The flavor is immediately bitter and dry. Earthy hops and some dust and hot funk (possibly from Brettanomyces wild yeast?) make themselves known next. The Golden Ale is well carbonated and lively, but there remains a bit of thickness on the palate.
Tonight the first beer I will try is the Old English Porter. On the label they are careful to point out that porter is a style that used to be made sour, and thus the New Glarus Old English Porter is also sour. I would add that EVERY beer used to be made sour, but that’s neither here nor there.
The Old English Porter is lightly carbonated (also traditional), so it pours almost no head. What there is has a straw-color, above a lightly hazy, deep mahogany colored beer. The nose gives away the sour immediately. It is reminiscent of the aroma of a Flanders brown ale, not surprisingly. That characteristic balsamic vinegar is accompanied by dark malt notes. Some nuts and toast and just a little bit of caramel.
The flavor is remarkable. An English porter is certainly part of it, with the rich dark maltiness. Caramel and toast are accompanied by raisins and dates. The sourness brings a whole other dimension to it, with the attendant balsamic vinegar and raspberries. Some noble hops make themselves known as well. The palate is a bit thick, but the sourness and a light bitterness balance it out.

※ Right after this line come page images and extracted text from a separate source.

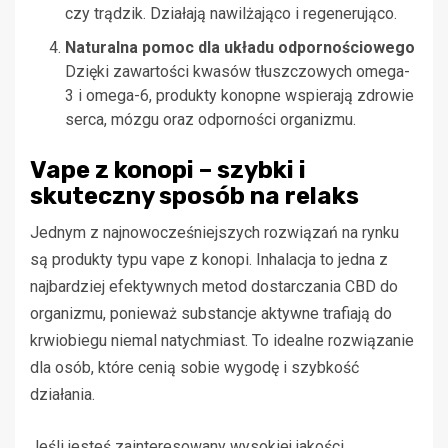
czy trądzik. Działają nawilżająco i regenerująco.
Naturalna pomoc dla układu odpornościowego
Dzięki zawartości kwasów tłuszczowych omega-
3 i omega-6, produkty konopne wspierają zdrowie
serca, mózgu oraz odporności organizmu.
Vape z konopi – szybki i
skuteczny sposób na relaks
Jednym z najnowocześniejszych rozwiązań na rynku
są produkty typu vape z konopi. Inhalacja to jedna z
najbardziej efektywnych metod dostarczania CBD do
organizmu, ponieważ substancje aktywne trafiają do
krwiobiegu niemal natychmiast. To idealne rozwiązanie
dla osób, które cenią sobie wygodę i szybkość
działania.
Jeśli jesteś zainteresowany wysokiej jakości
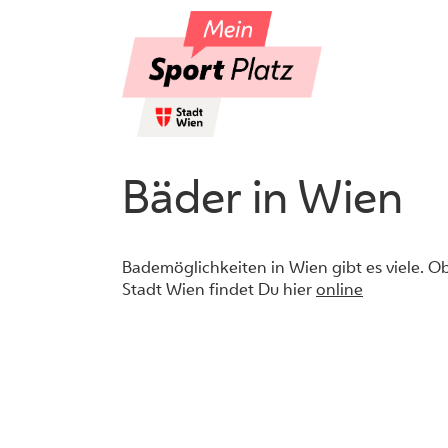
Skip
to
content
Bäder in Wien
Bademöglichkeiten in Wien gibt es viele. Ob
Stadt Wien findet Du hier
online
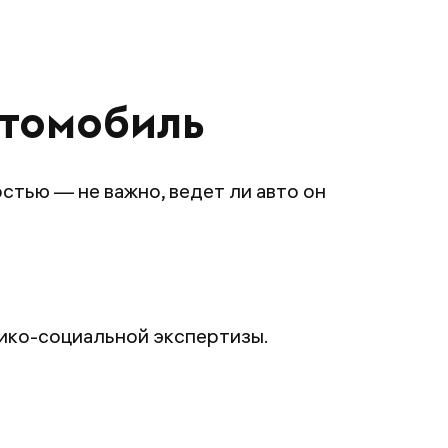
втомобиль
стью — не важно, ведет ли авто он
дико-социальной экспертизы.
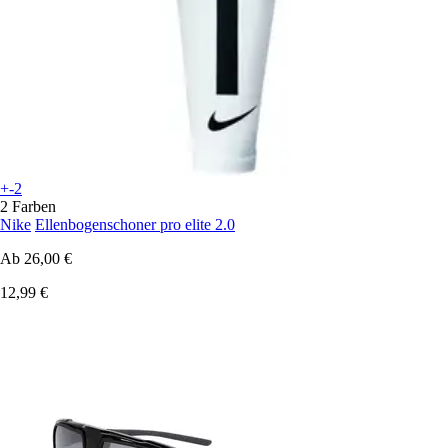
+-2
2 Farben
Nike
Ellenbogenschoner pro elite 2.0
Ab
26,00 €
12,99 €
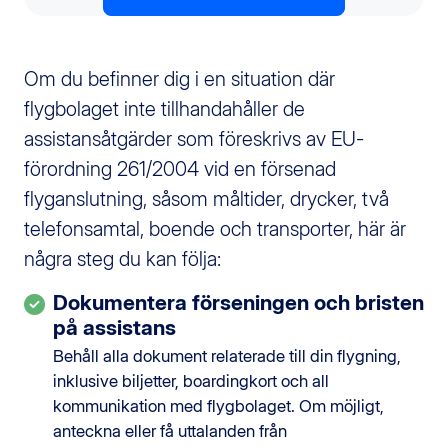
Om du befinner dig i en situation där
flygbolaget inte tillhandahåller de
assistansåtgärder som föreskrivs av EU-
förordning 261/2004 vid en försenad
flyganslutning, såsom måltider, drycker, två
telefonsamtal, boende och transporter, här är
några steg du kan följa:
Dokumentera förseningen och bristen
på assistans
Behåll alla dokument relaterade till din flygning,
inklusive biljetter, boardingkort och all
kommunikation med flygbolaget. Om möjligt,
anteckna eller få uttalanden från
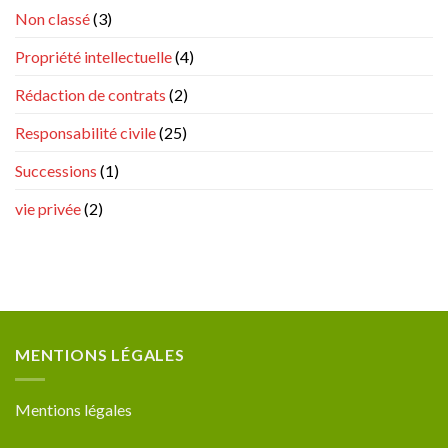
Non classé
(3)
Propriété intellectuelle
(4)
Rédaction de contrats
(2)
Responsabilité civile
(25)
Successions
(1)
vie privée
(2)
MENTIONS LÉGALES
Mentions légales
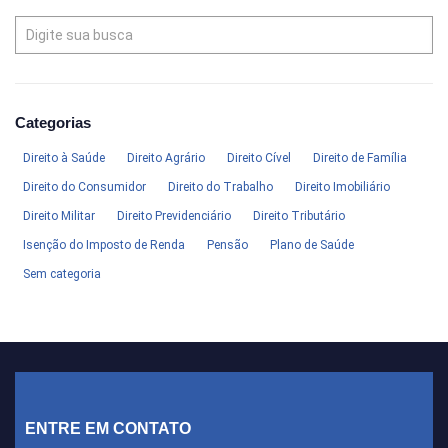
Categorias
Direito à Saúde
Direito Agrário
Direito Cível
Direito de Família
Direito do Consumidor
Direito do Trabalho
Direito Imobiliário
Direito Militar
Direito Previdenciário
Direito Tributário
Isenção do Imposto de Renda
Pensão
Plano de Saúde
Sem categoria
ENTRE EM CONTATO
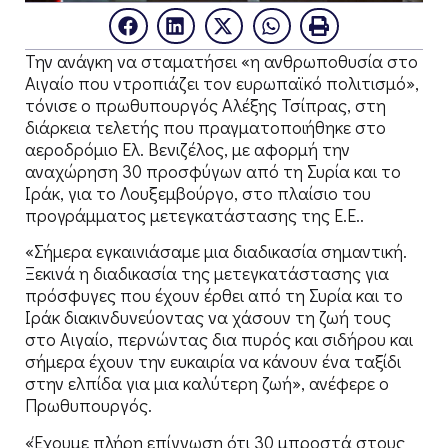
Την ανάγκη να σταματήσει «η ανθρωποθυσία στο
Αιγαίο που ντροπιάζει τον ευρωπαϊκό πολιτισμό»,
τόνισε ο πρωθυπουργός Αλέξης Τσίπρας, στη
διάρκεια τελετής που πραγματοποιήθηκε στο
αεροδρόμιο Ελ. Βενιζέλος, με αφορμή την
αναχώρηση 30 προσφύγων από τη Συρία και το
Ιράκ, για το Λουξεμβούργο, στο πλαίσιο του
προγράμματος μετεγκατάστασης της Ε.Ε..
«Σήμερα εγκαινιάσαμε μια διαδικασία σημαντική.
Ξεκινά η διαδικασία της μετεγκατάστασης για
πρόσφυγες που έχουν έρθει από τη Συρία και το
Ιράκ διακινδυνεύοντας να χάσουν τη ζωή τους
στο Αιγαίο, περνώντας δια πυρός και σιδήρου και
σήμερα έχουν την ευκαιρία να κάνουν ένα ταξίδι
στην ελπίδα για μια καλύτερη ζωή», ανέφερε ο
Πρωθυπουργός.
«Έχουμε πλήρη επίγνωση ότι 30 μπροστά στους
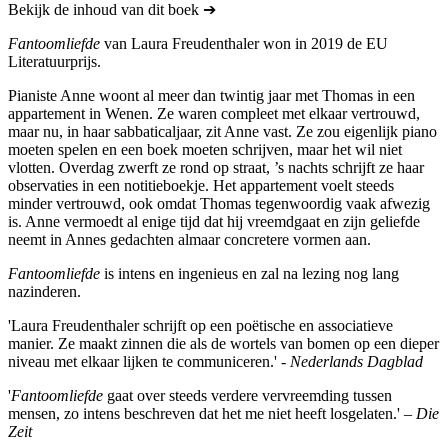
Bekijk de inhoud van dit boek ➔
Fantoomliefde
van Laura Freudenthaler won in 2019 de EU
Literatuurprijs.
Pianiste Anne woont al meer dan twintig jaar met Thomas in een
appartement in Wenen. Ze waren compleet met elkaar vertrouwd,
maar nu, in haar sabbaticaljaar, zit Anne vast. Ze zou eigenlijk piano
moeten spelen en een boek moeten schrijven, maar het wil niet
vlotten. Overdag zwerft ze rond op straat, ’s nachts schrijft ze haar
observaties in een notitieboekje. Het appartement voelt steeds
minder vertrouwd, ook omdat Thomas tegenwoordig vaak afwezig
is. Anne vermoedt al enige tijd dat hij vreemdgaat en zijn geliefde
neemt in Annes gedachten almaar concretere vormen aan.
Fantoomliefde
is intens en ingenieus en zal na lezing nog lang
nazinderen.
'Laura Freudenthaler schrijft op een poëtische en associatieve
manier. Ze maakt zinnen die als de wortels van bomen op een dieper
niveau met elkaar lijken te communiceren.' -
Nederlands Dagblad
'
Fantoomliefde
gaat over steeds verdere vervreemding tussen
mensen, zo intens beschreven dat het me niet heeft losgelaten.' –
Die
Zeit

The next beer I will try today is the Abt, brewed in the style of a Belgian quad. The Abt pours a hazelnut brown with a bit of off-white head. The nose is much too subtle. Some dark malt flavors come through, but not nearly enough, and there is almost no spiciness and alcohol, two important characters for this style.
The flavor, on the other hand, is right on the money. The spice is prominent, and rich malty sweetness is evident. The dark Belgian candi sugar lends its unique character. The only thing I would ask for is a bit more of an alcohol warming or bite, but with the Abt around a mere eight percent, that would only indicate a fault. The body is rich and full, but refrains from getting too thick.
I’m not so sure how I feel about the label on the Gueuze and its kin. This series of beers, available only at the brewery, have labels that, at first glance, appear to be handwritten, yet turn out to be printed. I really don’t like deception, so while I appreciate the effort to make it known that this beer is only a single batch, I detest the facade of it all. Anyway, this is a beer blog, not a label blog. For that you’d have to go over to somewhere like the Maverick Label Blog. But I digress.
Let me start by saying simply that Dan Carey’s gueuze is on par with any from Belgium. The Gueuze pours a pale straw color, ever so lightly hazy, with a pillow of creamy head that is just barely off-white. The aroma is full of funk, dust, berries, cherries, and cheese. It tickles your nose. It is serious but not too strong, staying just delicate enough to make you stick your face right in the beer.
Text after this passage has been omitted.